Bill was literally a hands-on teacher; he would put his hands on mine to show me how to correctly use a torque wrench. With great intentionality, just the right amount of instruction, encouragement, and constructive criticism, he helped me transform myself from someone who could barely do an oil change to a competent mechanic who could completely rebuild an engine. From Bill I learned far more than just technical knowledge, I also learned about self-confidence, discipline, quality, and craftsmanship.
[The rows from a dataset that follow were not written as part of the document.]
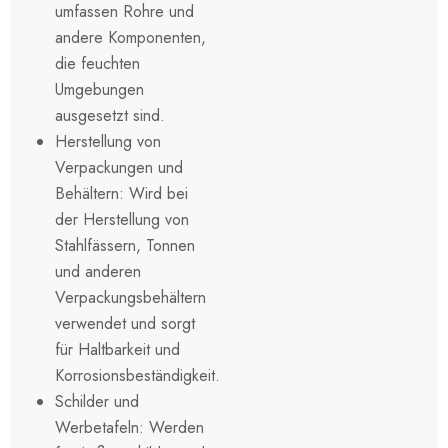
umfassen Rohre und
andere Komponenten,
die feuchten
Umgebungen
ausgesetzt sind.
Herstellung von
Verpackungen und
Behältern: Wird bei
der Herstellung von
Stahlfässern, Tonnen
und anderen
Verpackungsbehältern
verwendet und sorgt
für Haltbarkeit und
Korrosionsbeständigkeit.
Schilder und
Werbetafeln: Werden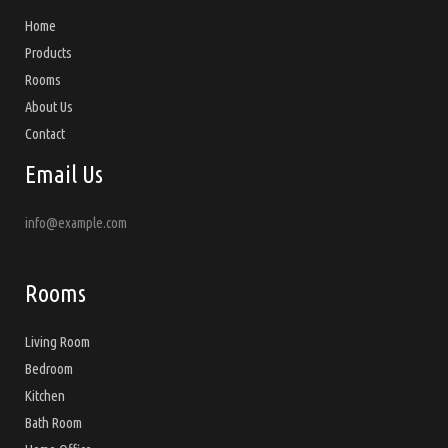
Home
Products
Rooms
About Us
Contact
Email Us
info@example.com
Rooms
Living Room
Bedroom
Kitchen
Bath Room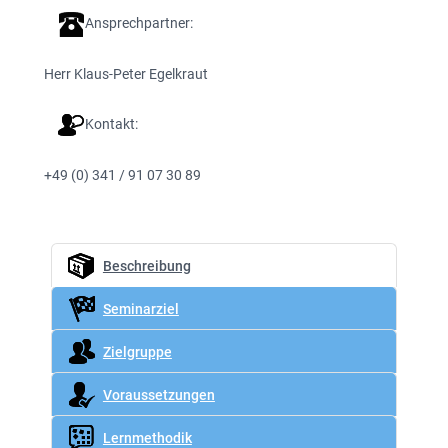
Ansprechpartner:
Herr Klaus-Peter Egelkraut
Kontakt:
+49 (0) 341 / 91 07 30 89
Beschreibung
Seminarziel
Zielgruppe
Voraussetzungen
Lernmethodik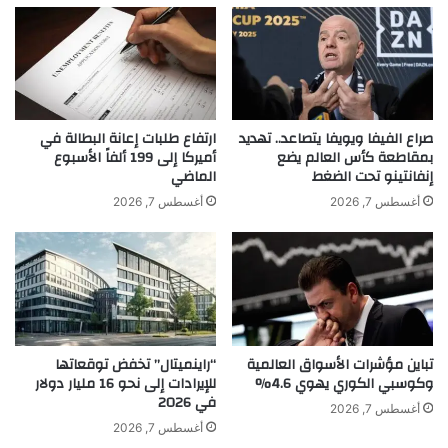
ل
ل
ب
أ
ن
ج
ا
و
ن
ا
ي
ء
أ
P
صراع الفيفا ويويفا يتصاعد.. تهديد
ارتفاع طلبات إعانة البطالة في
ح
a
بمقاطعة كأس العالم يضع
أميركا إلى 199 ألفاً الأسبوع
م
إنفانتينو تحت الضغط
الماضي
l
د
a
أغسطس 7, 2026
أغسطس 7, 2026
ش
z
ح
z
ا
o
د
V
khabar3ajeldubai.com — زيارة الدكتور أحمد أيوب والمنتج
ه
e
،
r
أحمد شحاده إلى مطعم Zaituna Bay في الساحل الشمالي
و
s
تباين مؤشرات الأسواق العالمية
“راينميتال” تخفض توقعاتها
ا
a
وكوسبي الكوري يهوي 4.6%
للإيرادات إلى نحو 16 مليار دولار
ل
c
في 2026
د
e
أغسطس 7, 2026
ك
د
أغسطس 7, 2026
ت
ب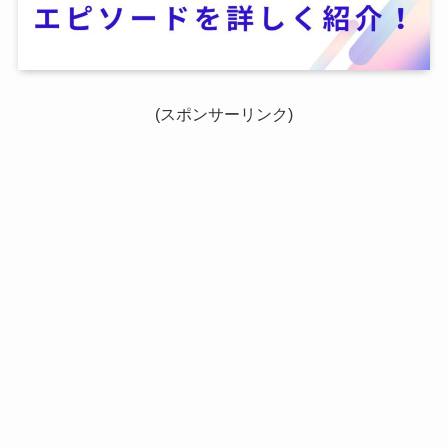
(スポンサーリンク)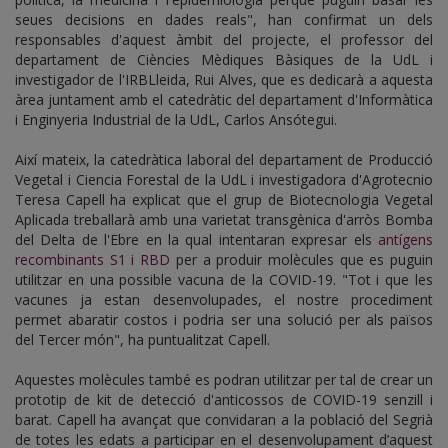
seues decisions en dades reals", han confirmat un dels
responsables d'aquest àmbit del projecte, el professor del
departament de Ciències Mèdiques Bàsiques de la UdL i
investigador de l'IRBLleida, Rui Alves, que es dedicarà a aquesta
àrea juntament amb el catedràtic del departament d'Informàtica
i Enginyeria Industrial de la UdL, Carlos Ansótegui.
Així mateix, la catedràtica laboral del departament de Producció
Vegetal i Ciencia Forestal de la UdL i investigadora d'Agrotecnio
Teresa Capell ha explicat que el grup de Biotecnologia Vegetal
Aplicada treballarà amb una varietat transgènica d'arròs Bomba
del Delta de l'Ebre en la qual intentaran expresar els
antígens
recombinants S1 i RBD
per a produir molècules que es puguin
utilitzar en una possible vacuna de la COVID-19. "Tot i que les
vacunes ja estan desenvolupades, el nostre procediment
permet abaratir costos i podria ser una solució per als països
del Tercer món", ha puntualitzat Capell.
Aquestes molècules també es podran utilitzar per tal de crear un
prototip de kit de detecció d'anticossos de COVID-19 senzill i
barat. Capell ha avançat que convidaran a la població del Segrià
de totes les edats a participar en el desenvolupament d’aquest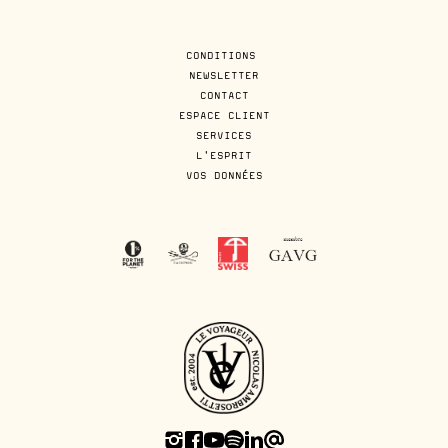
CONDITIONS
NEWSLETTER
CONTACT
ESPACE CLIENT
SERVICES
L'ESPRIT
VOS DONNÉES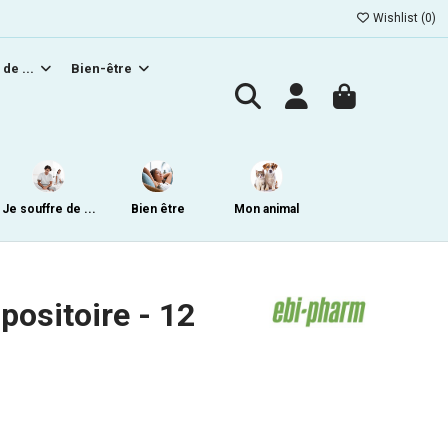
Wishlist (
0
)
 de ...
Bien-être
Je souffre de ...
Bien être
Mon animal
positoire - 12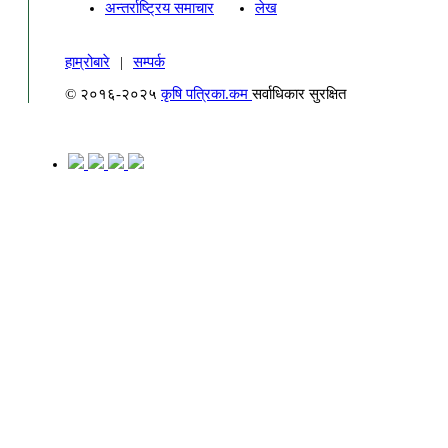
अन्तर्राष्ट्रिय समाचार
लेख
हाम्रोबारे
|
सम्पर्क
© २०१६-२०२५
कृषि पत्रिका.कम
सर्वाधिकार सुरक्षित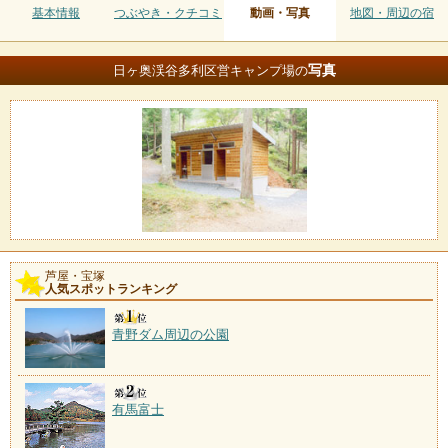
基本情報
つぶやき・クチコミ
動画・写真
地図・周辺の宿
写真
日ヶ奥渓谷多利区営キャンプ場の
芦屋・宝塚
人気スポットランキング
青野ダム周辺の公園
有馬富士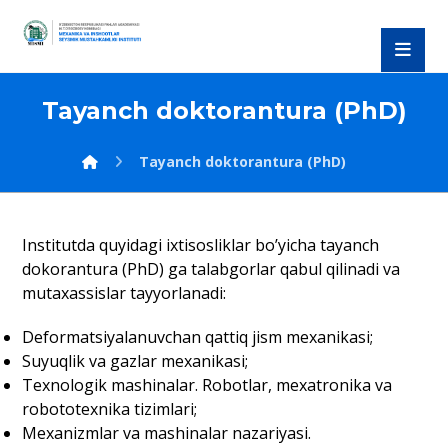
Tayanch doktorantura (PhD)
Tayanch doktorantura (PhD)
Institutda quyidagi ixtisosliklar boʼyicha tayanch
dokorantura (PhD) ga talabgorlar qabul qilinadi va
mutaxassislar tayyorlanadi:
Deformatsiyalanuvchan qattiq jism mexanikasi;
Suyuqlik va gazlar mexanikasi;
Texnologik mashinalar. Robotlar, mexatronika va
robototexnika tizimlari;
Mexanizmlar va mashinalar nazariyasi.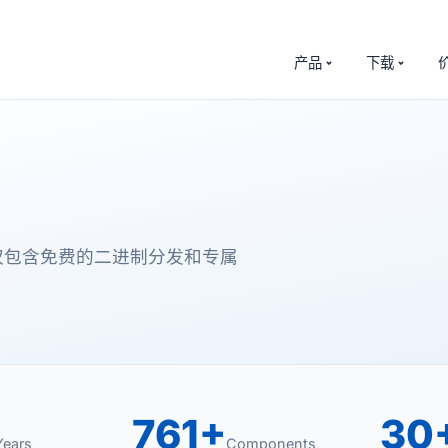
产品
下载
权包含免费的二进制分发和专属
761+
30
Years
Components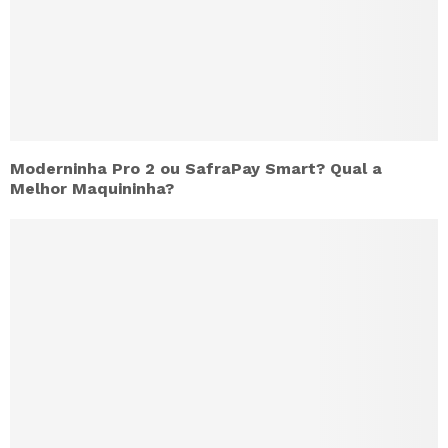
Moderninha Pro 2 ou SafraPay Smart? Qual a
Melhor Maquininha?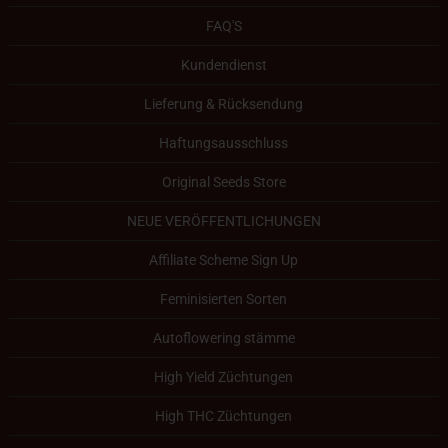
FAQ'S
Kundendienst
Lieferung & Rücksendung
Haftungsausschluss
Original Seeds Store
NEUE VERÖFFENTLICHUNGEN
Affiliate Scheme Sign Up
Feminisierten Sorten
Autoflowering stämme
High Yield Züchtungen
High THC Züchtungen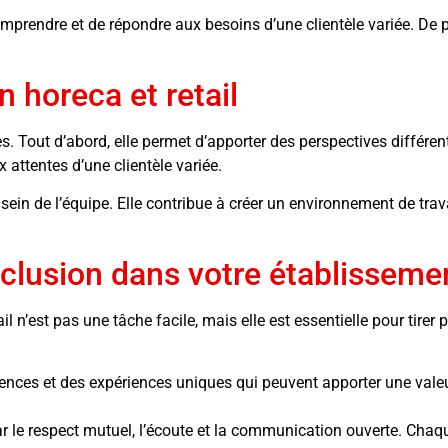
prendre et de répondre aux besoins d’une clientèle variée. De plus
n horeca et retail
. Tout d’abord, elle permet d’apporter des perspectives différente
attentes d’une clientèle variée.
au sein de l’équipe. Elle contribue à créer un environnement de tra
nclusion dans votre établisseme
 n’est pas une tâche facile, mais elle est essentielle pour tirer 
nces et des expériences uniques qui peuvent apporter une valeur
ar le respect mutuel, l’écoute et la communication ouverte. Chaqu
But developing people requires more than simply recognizing potential. It also requires having faith in someone else and taking a risk on them. At first, I made innumerable mistakes and experienced failure on almost a daily basis. Developing me into a real mechanic cost Bill money. (Especially the time that I accidentally drove his Jeep through a glass garage door…) But it was all a price that Bill was willing to pay so that in the future I could add real value to his operation and keep it running when he wasn’t around. He knew that there was no guarantee that I would stay. I could have gone to other places. But I felt loyal to the man who had believed in me, and I worked hard as a result.
The time is right for rethinking how we go about developing internal talent because people’s attitudes towards work are changing—younger generations especially. Employees are hungry for more than a paycheck, and they are tired of office politics. If we are going to spend 1/3 of our life in an office, they say, please let it count for something. They want to contribute in a meaningful way. They want to develop and to experience growth in their professional lives. They want to be invested in and have someone take an interest in them. In return they will be engaged employees seeking ways to add value, rather than to extract it.
It’s up to us, as leaders, to spot those who are far from reaching their potential and encouraging them to take the first step towards their own development. We need to stop complaining about not being able to find the right people and spend money investing in the employees we have. We need to stop rewarding people who are good at manipulating others and are climbing a corporate ladder solely for the purpose of boosting their own egos. We need to be hands-on teachers and we need to get intentional about helping people grow. Only by taking risks on individuals and making a sustained effort will we be able to unlock the full potential of human capital that lies dormant in our organizations.